From the Financial Times, about recent departures from the US foreign policy team:
"The Bush administration is facing growing difficulties in filling a rising number of high-level vacancies following a recent spate of senior departures.
In the last 10 days alone Mr Bush has lost four senior officials and more resignations are expected to follow. “I wouldn’t describe this as disintegration,” said one senior official. “But there are worrying large gaps opening up and it is very hard to recruit high-quality people from outside.”
Recent departures include J.D. Crouch, the deputy head of the national security council, who wants to spend more time with his family, and Randall Tobias, the head of USAID, who resigned after it was revealed that he used a call girl agency for “legal” erotic services. Mr Bush has also lost Dina Habib Powell, the administration’s most senior Arab-American, who is leaving the State Department to join the private sector, and Timothy Adams, the number three at the Treasury department.

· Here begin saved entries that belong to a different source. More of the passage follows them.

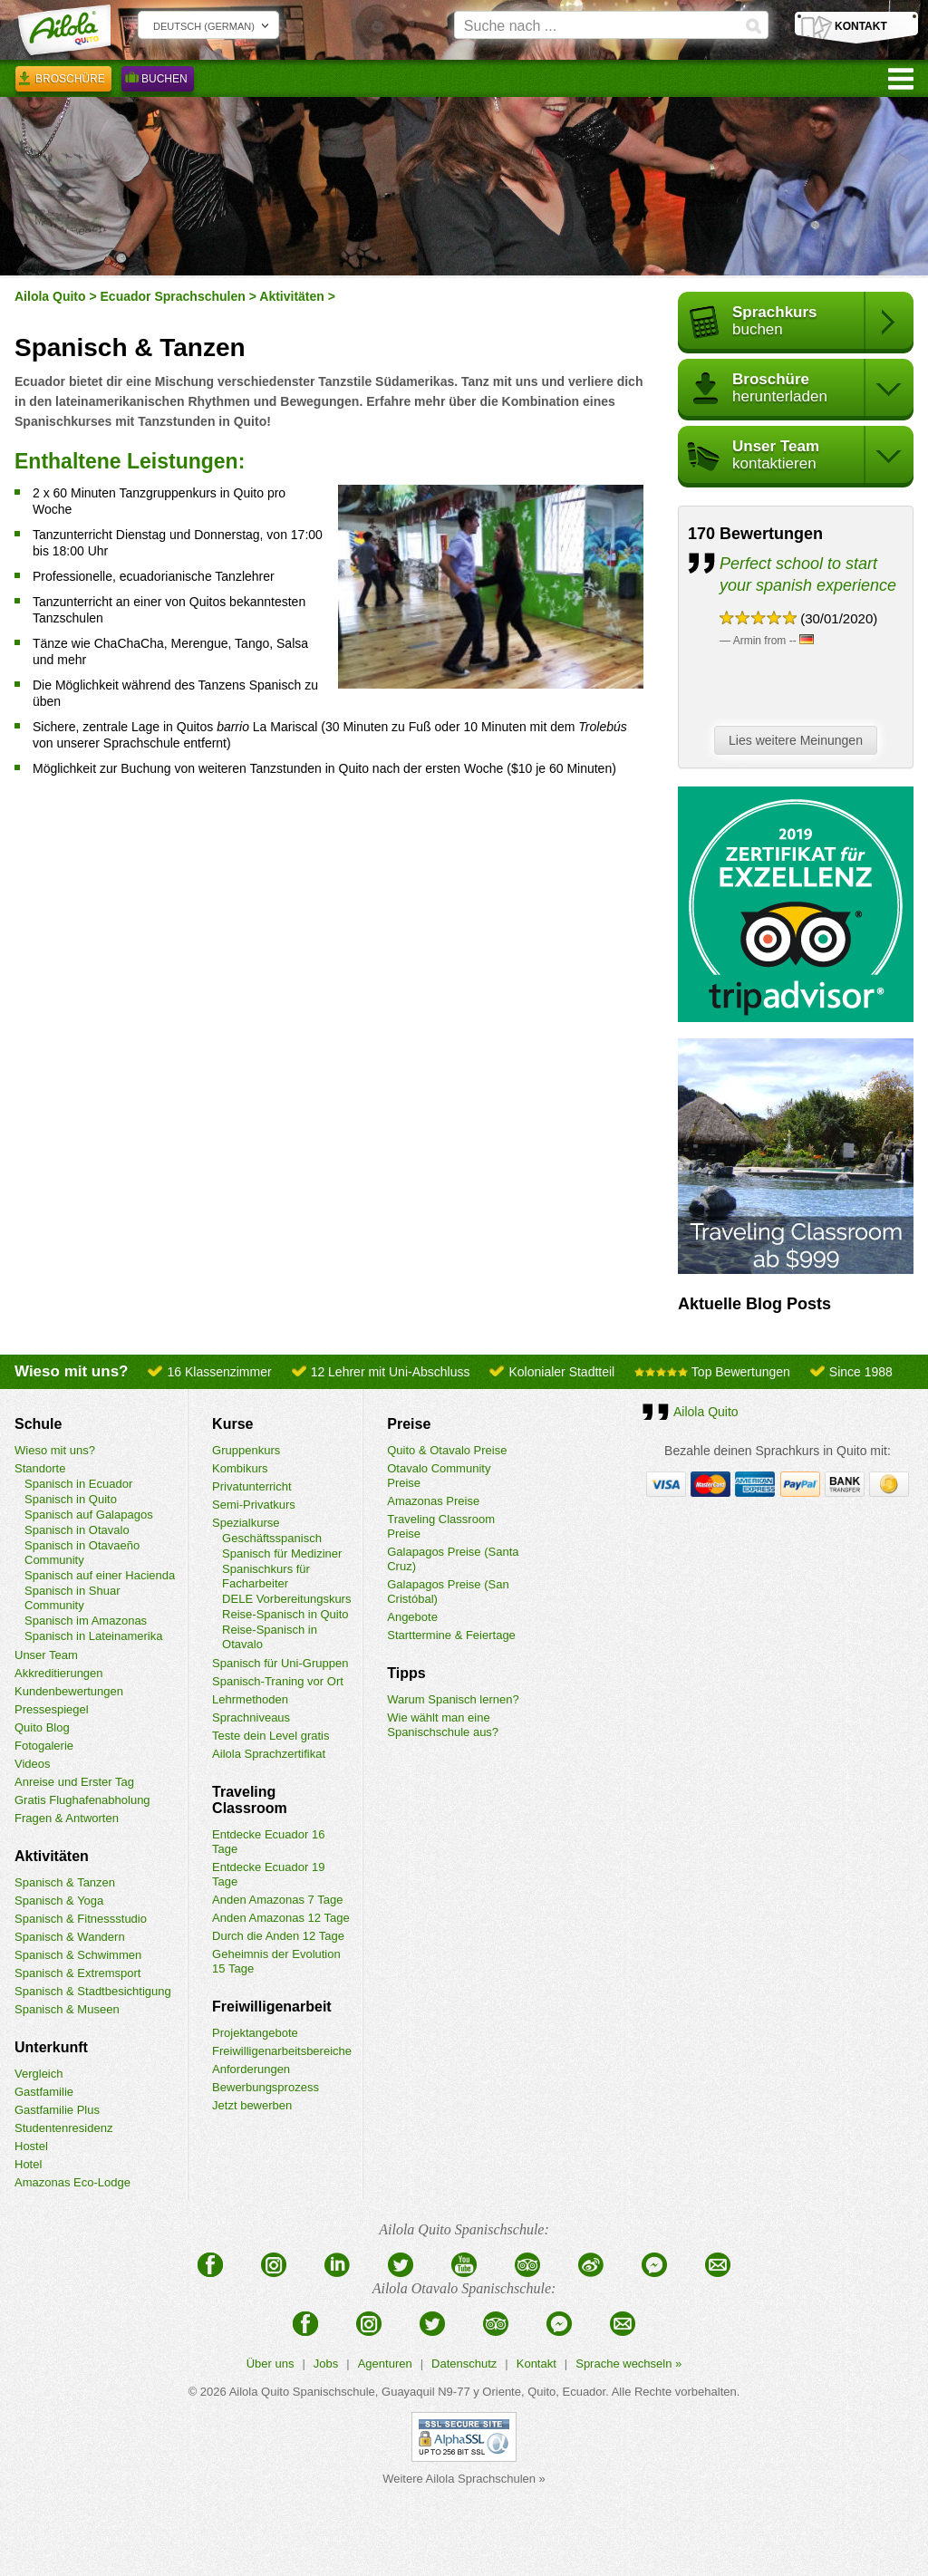 The height and width of the screenshot is (2576, 928). I want to click on Ailola Sprachzertifikat, so click(268, 1754). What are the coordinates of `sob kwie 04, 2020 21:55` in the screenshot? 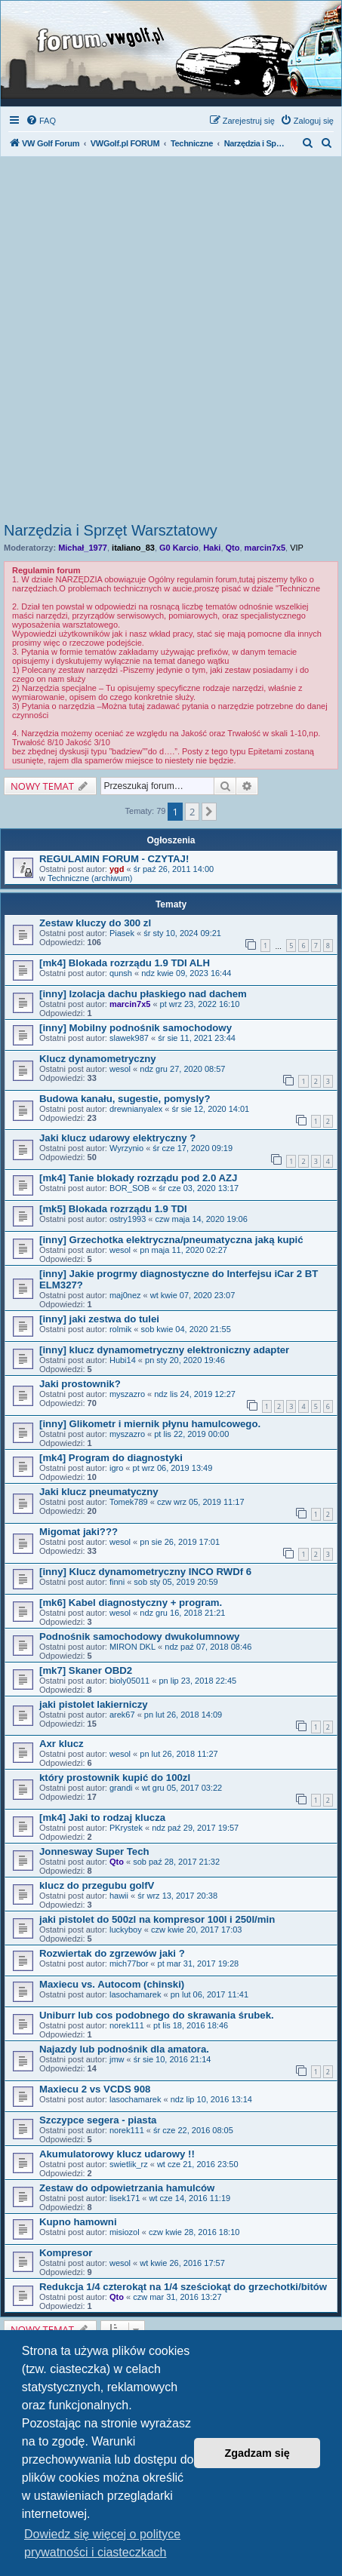 It's located at (186, 1329). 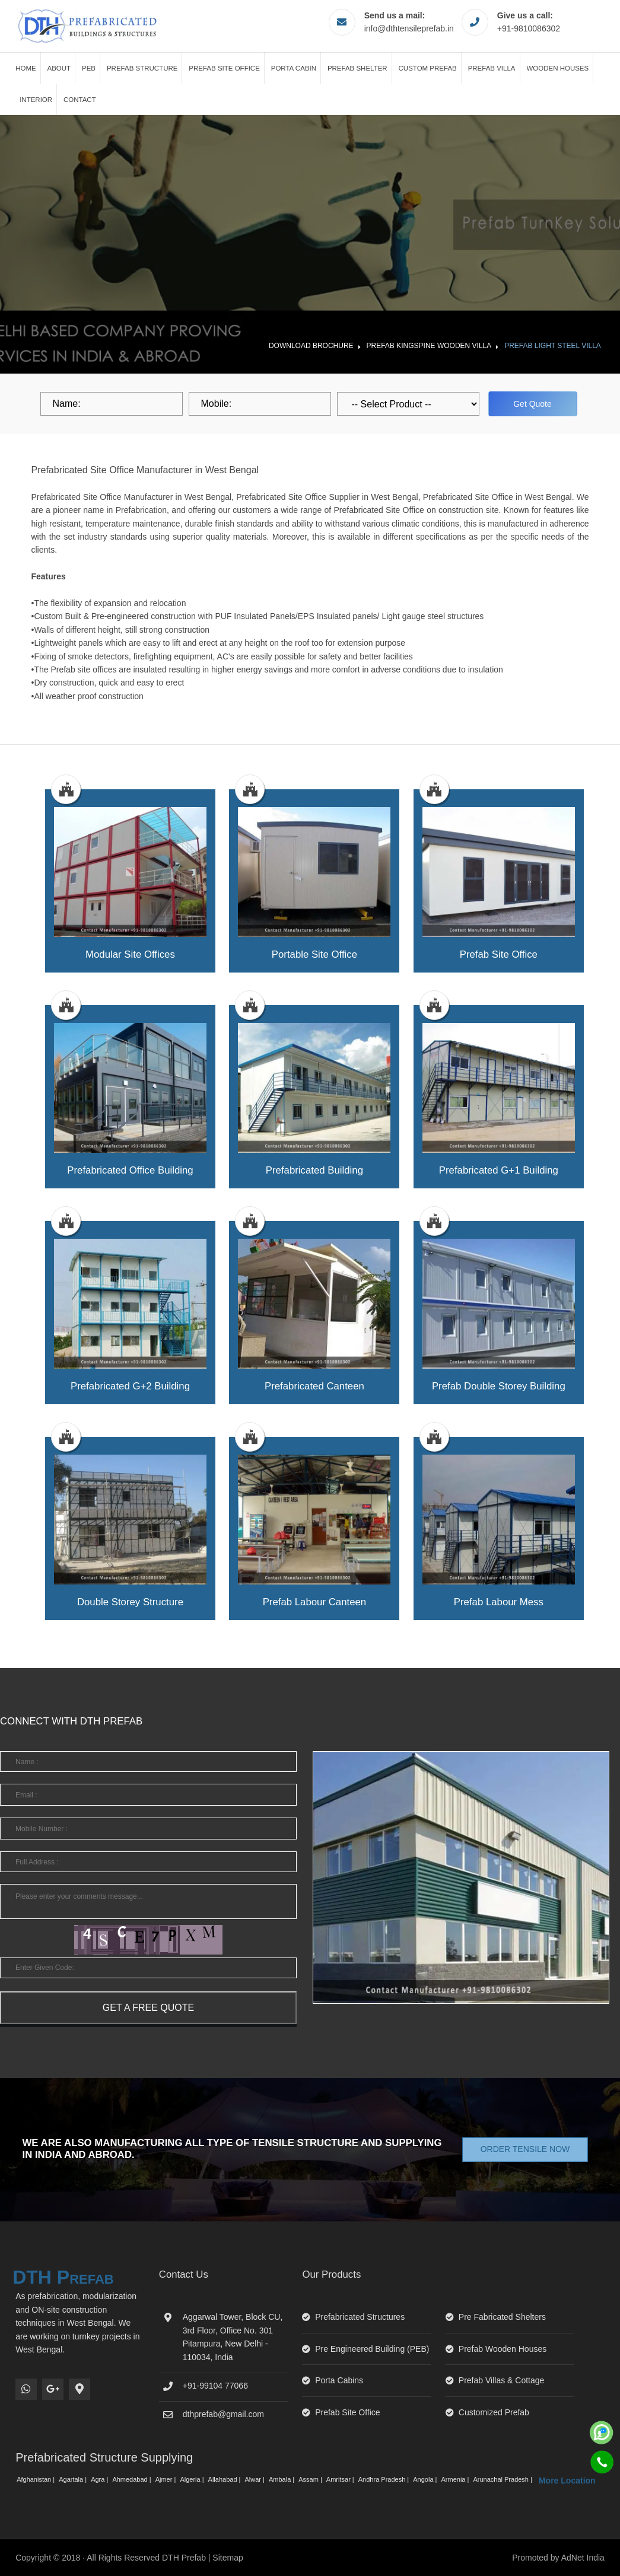 I want to click on Wooden Houses, so click(x=557, y=68).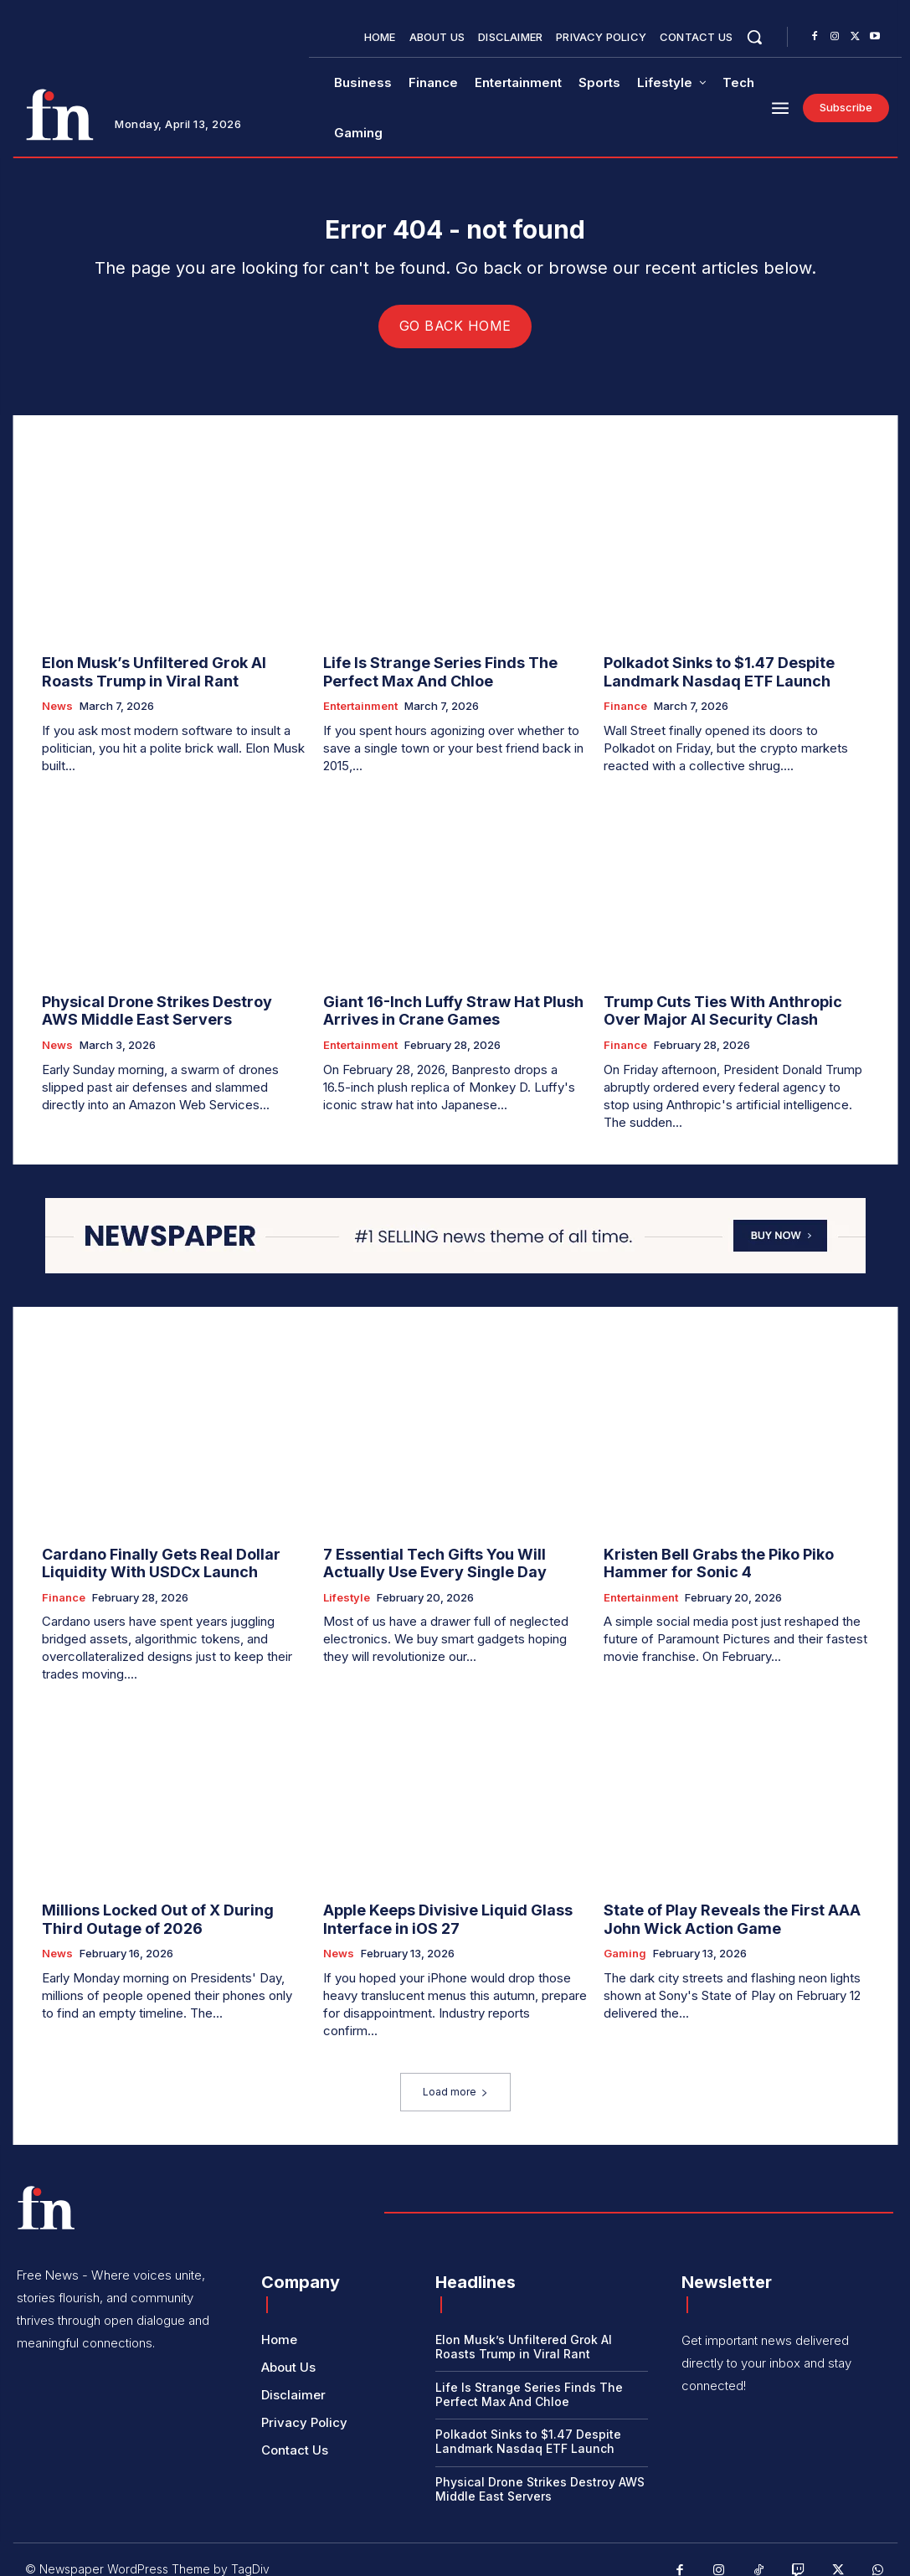  Describe the element at coordinates (754, 37) in the screenshot. I see `[button]` at that location.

Officials say that the flurry of departures is not unusual during the latter part of a second term and deny there are common themes driving their exits. But they come at a time when Mr Bush is having difficulty filling the new position of “war czar” to oversee the administration’s prosecution of the war in Iraq."
As a follow up and segue, a quote from John Paul Vann:
""This is a political war and it calls for discrimination in killing. The best weapon for killing would be a knife, but I'm afraid we can't do it that way. The worst is an airplane. The next worst is artillery. Barring a knife, the best is a rifle -- you know who you're killing."
Now see this:
Air raid 'kills Afghan civilians'
US-led forces have killed at least 21 civilians in an air strike in southern Afghanistan, local officials say.
And the response from Sean McCormack, Spokesman, US State Department:
: How do these events affect your efforts to win the hearts and minds of the people in Afghanistan?
: I -- well, to the extent that people understand that we're working there on -- working on their behalf, I think in the long run they understand that these actions -- any loss of innocent life isn't intentional on our part and that we certainly hope that they understand that.
I can't tell you on the ground exactly how people will react. You know, if I were in their position, I -- certainly I can see how they would be quite upset at the loss of a loved one. You know, you can't replace that. But the only thing we can do is try to help them understand that we are actually working on their behalf to help them and their families and their children build a better country for themselves.
Note this: "we certainly hope that they understand that."
This ain't good. At all...
I'd point out also that National Guard personnel and equipment deployed over in Iraq is sorely missed back home where tornadoes and other natural disasters would normally be mitigated by using these assets.
It could be a political issue, as well.